If people are interested this could become a sticky thread about introducing any other animal to rats (dogs, birds, ferrets, etc). If you have advice on those animals add it too and I'll change the title. 

(My apologies if this thread had already been made. Unfortunately, the search system won't allow you to search for words with 3 letters and I didn't see anything when I skimmed the forums. A link to those threads would be much appreciated if they already exist!)


----------



## Gribouilli (Dec 25, 2015)

Some cats are ok (for now) with rats. Meaning ANY cat, even the nicest cat, can turn around in a split second and decide to kill a rat. I have no advice on intro, but my advice is to never ever trust a cat around rats. Only in Disney's Zootopia, cats are always friendly with rats. Also rats can inflict very serious bites to a cat, they are acting like any wild rat would when cornered by a deadly predator.


----------



## smoteymote (May 28, 2016)

Gribouilli said:


> Some cats are ok (for now) with rats. Meaning ANY cat, even the nicest cat, can turn around in a split second and decide to kill a rat. I have no advice on intro, but my advice is to never ever trust a cat around rats. Only in Disney's Zootopia, cats are always friendly with rats. Also rats can inflict very serious bites to a cat, they are acting like any wild rat would when cornered by a deadly predator.


Oh I would definitely never leave them alone! I'm more curious about how to go about introducing them. I suspect that if they know one another better that they'll be less likely to start **** with each other. I could be totally wrong of course but I don't want anyone to get injured which is why I wanted to ask to see if anyone had some good tips and tricks.


----------



## Nieve5552 (May 20, 2014)

I think that introducing rats to any predator animals are dangerous, no matter how tame or domesticated they are. 
As you said, it depends on the cat, so my thought is that with a cat (or any other animal) that is iffy with potentially attacking rats, no amount of amazing tips or tricks would help the introduction be as safe as it should be. With a case like your first mentioned friend, the cat's intro to rats in a reliably-measurable way occurred accidentally (with the cat finding the escaped baby) and using that incident, the cat can be trusted. Otherwise, I wouldnt go about trying to purposefully introducing predator animals to their prey- the risk is just too high. 
Also some people might not be able to read their predator pet's body language very well- again, in cases like this no matter how much tips and tricks there are the risk to the rat's life cannot be eliminated at all.


----------



## moonkissed (Dec 26, 2011)

I definitely do not think introducing mixed species is something we should encourage at all.

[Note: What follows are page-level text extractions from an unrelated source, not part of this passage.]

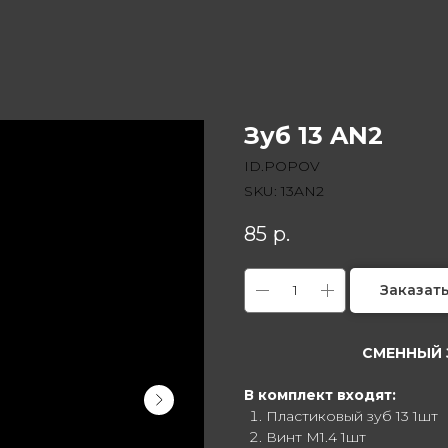
Зуб 13 AN2
ID.POPOV
SKU:
13AN2
85
р.
Заказат
СМЕННЫЙ 
В комплект входят:
Пластиковый зуб 13 1шт
Винт M1.4 1шт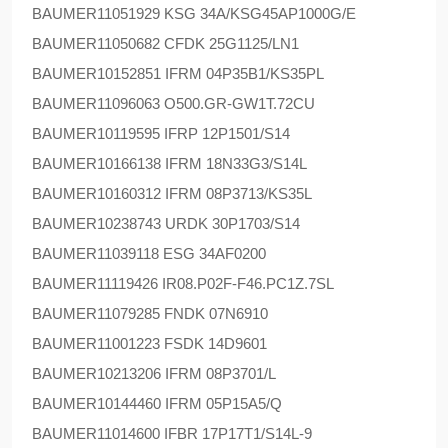
BAUMER
11051929 KSG 34A/KSG45AP1000G/E
BAUMER
11050682 CFDK 25G1125/LN1
BAUMER
10152851 IFRM 04P35B1/KS35PL
BAUMER
11096063 O500.GR-GW1T.72CU
BAUMER
10119595 IFRP 12P1501/S14
BAUMER
10166138 IFRM 18N33G3/S14L
BAUMER
10160312 IFRM 08P3713/KS35L
BAUMER
10238743 URDK 30P1703/S14
BAUMER
11039118 ESG 34AF0200
BAUMER
11119426 IR08.P02F-F46.PC1Z.7SL
BAUMER
11079285 FNDK 07N6910
BAUMER
11001223 FSDK 14D9601
BAUMER
10213206 IFRM 08P3701/L
BAUMER
10144460 IFRM 05P15A5/Q
BAUMER
11014600 IFBR 17P17T1/S14L-9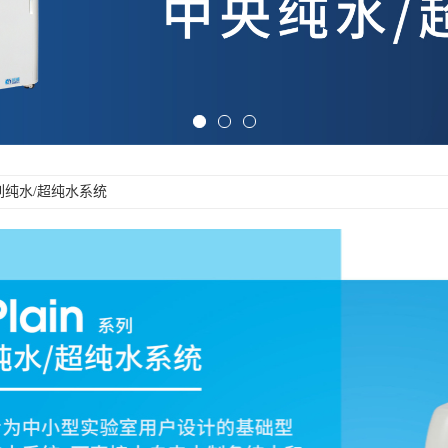
n系列纯水/超纯水系统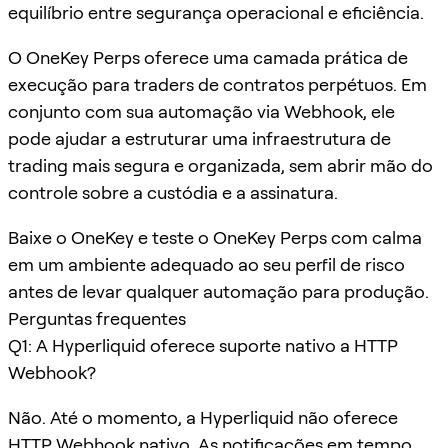
equilíbrio entre segurança operacional e eficiência.
O OneKey Perps oferece uma camada prática de
execução para traders de contratos perpétuos. Em
conjunto com sua automação via Webhook, ele
pode ajudar a estruturar uma infraestrutura de
trading mais segura e organizada, sem abrir mão do
controle sobre a custódia e a assinatura.
Baixe o OneKey e teste o OneKey Perps com calma
em um ambiente adequado ao seu perfil de risco
antes de levar qualquer automação para produção.
Perguntas frequentes
Q1: A Hyperliquid oferece suporte nativo a HTTP
Webhook?
Não. Até o momento, a Hyperliquid não oferece
HTTP Webhook nativo. As notificações em tempo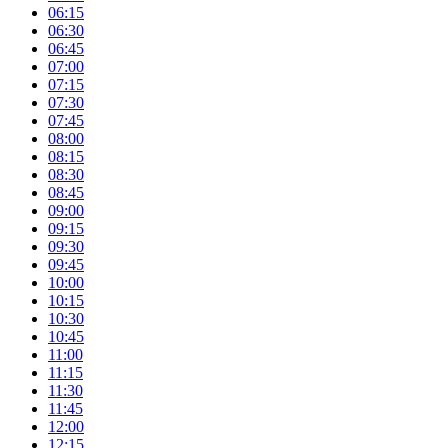
06:15
06:30
06:45
07:00
07:15
07:30
07:45
08:00
08:15
08:30
08:45
09:00
09:15
09:30
09:45
10:00
10:15
10:30
10:45
11:00
11:15
11:30
11:45
12:00
12:15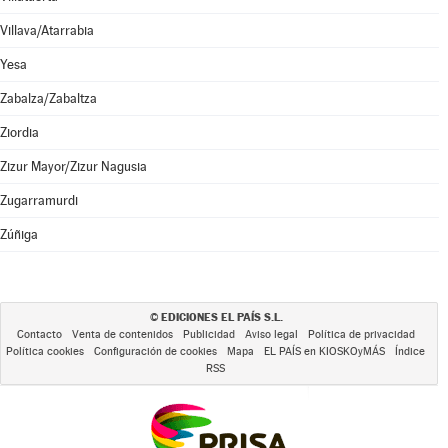
Villava/Atarrabia
Yesa
Zabalza/Zabaltza
Ziordia
Zizur Mayor/Zizur Nagusia
Zugarramurdi
Zúñiga
EDICIONES EL PAÍS S.L.
©
Contacto
Venta de contenidos
Publicidad
Aviso legal
Política de privacidad
Política cookies
Configuración de cookies
Mapa
EL PAÍS en KIOSKOyMÁS
Índice
RSS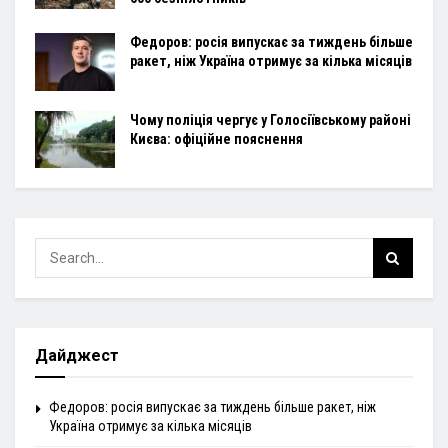
Федоров: росія випускає за тиждень більше
ракет, ніж Україна отримує за кілька місяців
Чому поліція чергує у Голосіївському районі
Києва: офіційне пояснення
Дайджест
Федоров: росія випускає за тиждень більше ракет, ніж
Україна отримує за кілька місяців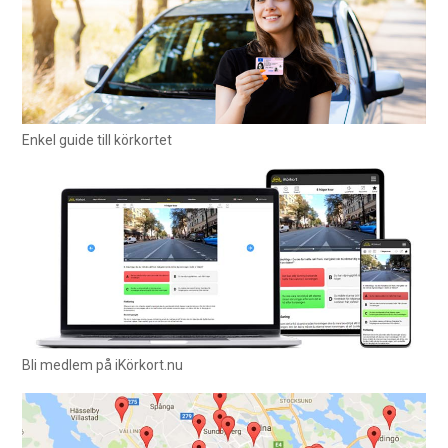
Enkel guide till körkortet
Bli medlem på iKörkort.nu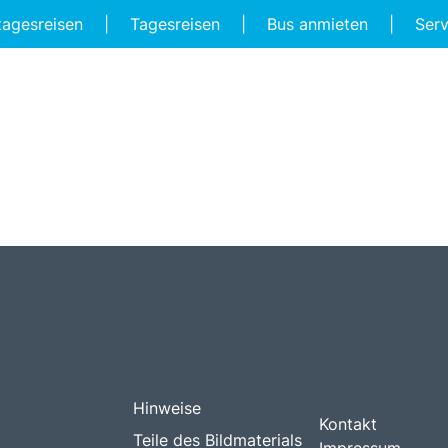
tagesreisen
|
Tagesreisen
|
Bus anmieten
|
Ser
Hinweise
Kontakt
Teile des Bildmaterials
Impressum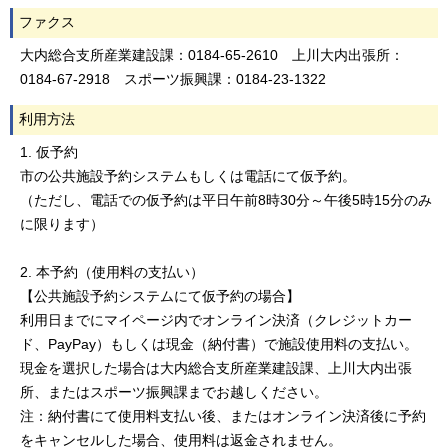
ファクス
大内総合支所産業建設課：0184-65-2610 上川大内出張所：
0184-67-2918 スポーツ振興課：0184-23-1322
利用方法
1. 仮予約
市の公共施設予約システムもしくは電話にて仮予約。
（ただし、電話での仮予約は平日午前8時30分～午後5時15分のみ
に限ります）
2. 本予約（使用料の支払い）
【公共施設予約システムにて仮予約の場合】
利用日までにマイページ内でオンライン決済（クレジットカー
ド、PayPay）もしくは現金（納付書）で施設使用料の支払い。
現金を選択した場合は大内総合支所産業建設課、上川大内出張
所、またはスポーツ振興課までお越しください。
注：納付書にて使用料支払い後、またはオンライン決済後に予約
をキャンセルした場合、使用料は返金されません。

For every sweet adorable story about them being BFFs there is probably a hundred more where it did not go well.... 

Even sweet lazy housecats have high instinct and it has nothing to do with being aggressive, hungry, or murderous but just playful even. Do you know that most pet cats will hunt and kill prey outside but never eat it- they just kill it and sometimes play with it. Just watch a cat play with toys! lol A sudden movement, a whip of a rat tail, etc.. could trigger that instinct.

On top of fighting instinct just the size difference can mean accidents can happen. A playful slap or nip could be deadly or lead to serious injury. 

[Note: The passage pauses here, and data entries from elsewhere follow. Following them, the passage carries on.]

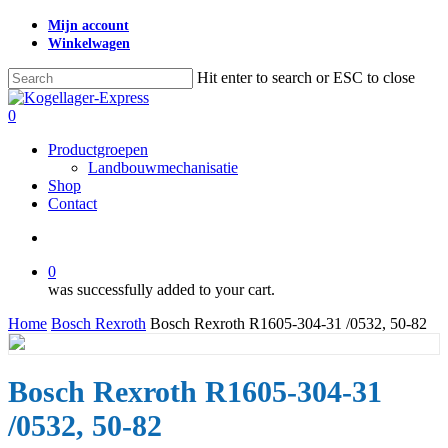
Skip
Mijn account
to
Winkelwagen
main
content
Hit enter to search or ESC to close
Close
Search
search
0
Menu
Productgroepen
Landbouwmechanisatie
Shop
Contact
search
0
was successfully added to your cart.
Home
Bosch Rexroth
Bosch Rexroth R1605-304-31 /0532, 50-82
Bosch Rexroth R1605-304-31
/0532, 50-82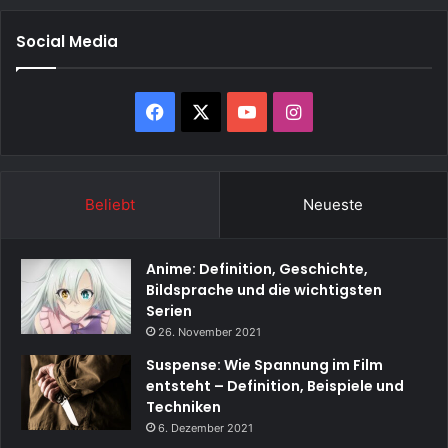
Social Media
Facebook
X
YouTube
Instagram
Beliebt
Neueste
Anime: Definition, Geschichte,
Bildsprache und die wichtigsten
Serien
26. November 2021
Suspense: Wie Spannung im Film
entsteht – Definition, Beispiele und
Techniken
6. Dezember 2021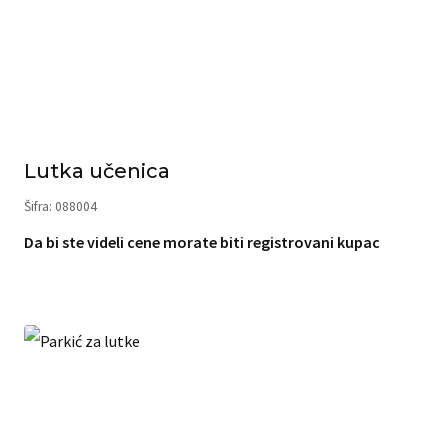
Lutka učenica
Šifra: 088004
Da bi ste videli cene morate biti registrovani kupac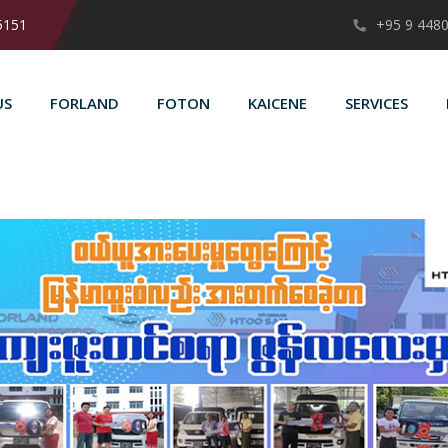
5151
+95 9 448
US
FORLAND
FOTON
KAICENE
SERVICES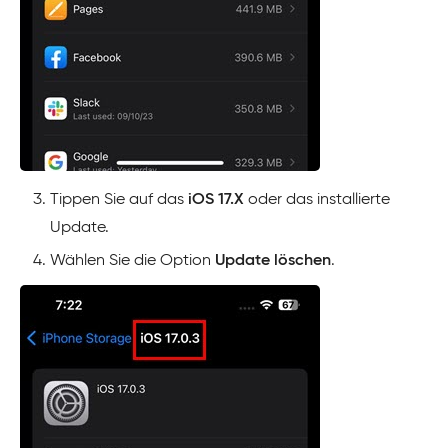
Tippen Sie auf das
iOS 17.X
oder das installierte
Update.
Wählen Sie die Option
Update löschen
.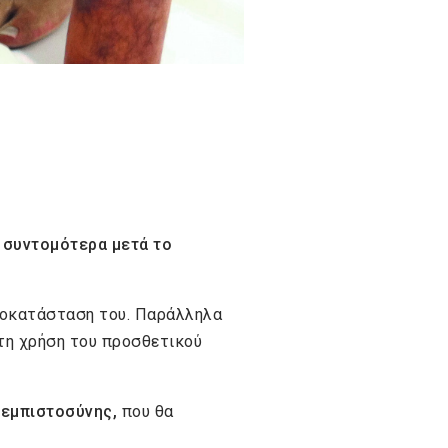
 συντομότερα μετά το
ποκατάσταση του. Παράλληλα
 τη χρήση του προσθετικού
εμπιστοσύνης,
που θα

Rats can also be very dangerous to the cats. Many rats do not care about the difference in size and will attack and bite the cat.

The risk is extremely high and with the risk being your pets life, I dont think it is worth it. One mistake, you not being fast enough, you turn away for a moment, etc... and could you ever forgive yourself?

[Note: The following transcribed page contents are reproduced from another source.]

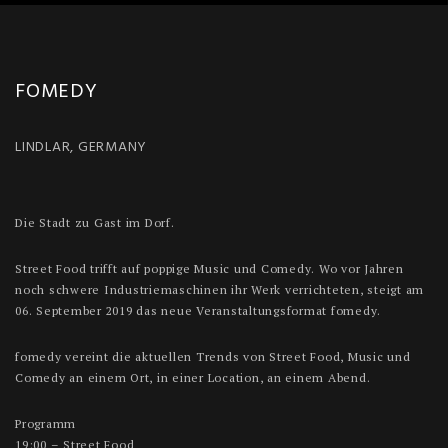
FOMEDY
LINDLAR, GERMANY
Die Stadt zu Gast im Dorf.
Street Food trifft auf poppige Music und Comedy. Wo vor Jahren
noch schwere Industriemaschinen ihr Werk verrichteten, steigt am
06. September 2019 das neue Veranstaltungsformat fomedy.
fomedy vereint die aktuellen Trends von Street Food, Music und
Comedy an einem Ort, in einer Location, an einem Abend.
Programm
19:00 – Street Food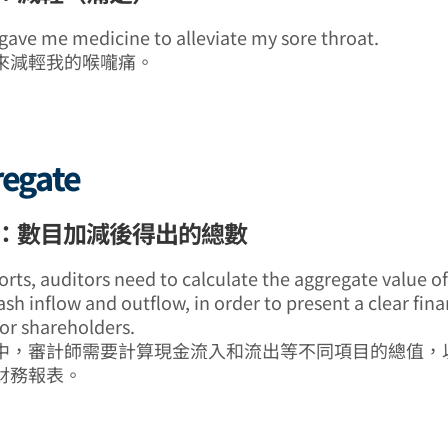
gave me medicine to alleviate my sore throat.
來減輕我的喉嚨痛。
regate
：數目加減後得出的總數
orts, auditors need to calculate the aggregate value of
ash inflow and outflow, in order to present a clear fina
or shareholders.
中，審計師需要計算現金流入和流出等不同項目的總值，
財務報表。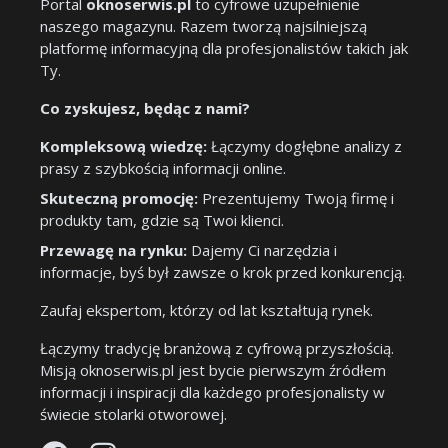
Portal
oknoserwis.pl
to cyfrowe uzupełnienie
naszego magazynu. Razem tworzą najsilniejszą
platformę informacyjną dla profesjonalistów takich jak
Ty.
Co zyskujesz, będąc z nami?
Kompleksową wiedzę:
Łączymy dogłębne analizy z
prasy z szybkością informacji online.
Skuteczną promocję:
Prezentujemy Twoją firmę i
produkty tam, gdzie są Twoi klienci.
Przewagę na rynku:
Dajemy Ci narzędzia i
informacje, byś był zawsze o krok przed konkurencją.
Zaufaj ekspertom, którzy od lat kształtują rynek.
Łączymy tradycję branżową z cyfrową przyszłością.
Misją oknoserwis.pl jest bycie pierwszym źródłem
informacji i inspiracji dla każdego profesjonalisty w
świecie stolarki otworowej.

My suggestion will always be to keep them separated. Either let the rats play in a room with the door closed and no cats inside or let the rats out and lock the cat up.


All that being said, all animals are different. I have 7 cats. I have also owned cats my entire life and have worked with rescues and ferals and have fostered kittens. I feel I am very good at reading cats body language. 6 of my cats could care less about the rats. The rats are boring to them. If I have a rat out they may look but yawn. 1 of my cats is a bit more interested but not enough to be a bother. He may follow them for a minute but doesnt really mess with them. Lastly my girl Kira LOVES the rats, she will follow them and watch them endlessly.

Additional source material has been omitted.